Gerald P. Fogarty, S.J. (right), is congratulated by ACHA president Richard Gribble, C.S.C.
Gerald P. Fogarty, S.J. (right), is congratulated by ACHA president Richard Gribble, C.S.C.

Gerald P. Fogarty of the Society of Jesus and holder of the William R. Kenan, Jr., professorship in Religious Studies and History at the University of Virginia, earned his Bachelor of Arts Degree at Fordham University in 1964 and then went on to earn six graduate degrees, including his Ph.D. from Yale University in 1969. He specializes in Vatican-American relations and is a genuine scholar who has contributed substantially to our knowledge of American Catholic history.
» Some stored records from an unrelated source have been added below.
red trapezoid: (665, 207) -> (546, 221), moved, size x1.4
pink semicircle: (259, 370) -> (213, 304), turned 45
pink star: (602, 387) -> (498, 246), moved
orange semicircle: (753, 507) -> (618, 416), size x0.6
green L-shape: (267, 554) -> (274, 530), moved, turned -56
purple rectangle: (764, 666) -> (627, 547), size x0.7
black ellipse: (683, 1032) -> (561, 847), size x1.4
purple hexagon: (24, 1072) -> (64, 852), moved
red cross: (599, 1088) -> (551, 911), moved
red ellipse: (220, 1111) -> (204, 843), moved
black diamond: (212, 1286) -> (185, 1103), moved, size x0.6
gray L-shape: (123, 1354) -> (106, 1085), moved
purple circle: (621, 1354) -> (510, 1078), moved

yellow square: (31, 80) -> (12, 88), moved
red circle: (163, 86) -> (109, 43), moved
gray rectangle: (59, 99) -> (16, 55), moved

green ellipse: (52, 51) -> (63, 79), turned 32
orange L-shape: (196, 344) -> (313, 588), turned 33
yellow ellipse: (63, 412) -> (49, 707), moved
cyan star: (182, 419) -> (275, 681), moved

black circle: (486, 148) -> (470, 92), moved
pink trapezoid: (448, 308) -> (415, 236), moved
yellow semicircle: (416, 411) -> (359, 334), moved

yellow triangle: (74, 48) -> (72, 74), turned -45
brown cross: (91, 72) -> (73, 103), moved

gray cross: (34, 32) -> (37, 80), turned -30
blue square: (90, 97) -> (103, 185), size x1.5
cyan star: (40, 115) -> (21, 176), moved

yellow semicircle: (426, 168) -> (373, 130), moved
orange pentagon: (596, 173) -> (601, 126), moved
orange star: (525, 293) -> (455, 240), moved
His books are in everybody’s footnotes, his interests and personal knowledge of American Catholic history are outstanding. It was he who pioneered the use of the Vatican Archives for the study of US Catholicism (the new buzz word: transnationalism.) He is tri-lingual (Italian, Latin, and English) and even when people in the profession dismissed any idea of foreign study (who cares what Rome thinks?)–Gerry went ahead and unraveled some of those complicated interactions between the U.S. Church and the Holy See in “Vatican and the American Hierarchy, 1870-1965” (1982) as well as “The Vatican and the Americanist Crisis: Denis J. O’Connell, American Agent in Rome, 1885-1903” (1974); he has continued his Church-State research and publishing with “Relations between the Church in the United States and the Holy See,” in The Jurist (1992); “The Holy See, Apostolic Delegates, and the Question of Church-State Relations in the United States,” in The U.S. Catholic Historian (1994); “Roosevelt and the American Catholic Hierarchy” in FDR, The Vatican, and the Roman Catholic Church in America, 1933–1945 (2003). Presently he is working on a sequel to his Vatican and the American Hierarchy monograph. Gerry has also written a first-class history of the Diocese of Richmond, Commonwealth Catholicism: A History of the Catholic Church in Virginia (2001). And we would be remiss if we did not mention that during his academic career, Gerry has published over 80 scholarly pieces, including journal articles, book chapters, encyclopedic entries, and book reviews. And he has several items ready for the press as we speak. Of note about this priest-Scholar, Gerry Fogarty has always been serious about blending his life as a priest with his scholarship–he considers both a service to the Church.

It is for his dedication to the study of Catholicism, his research and his publications that the American Catholic Historical Association presents its 2018 Distinguished Scholar Award to the Reverend Gerald P. Fogarty, S.J. of the University of Virginia.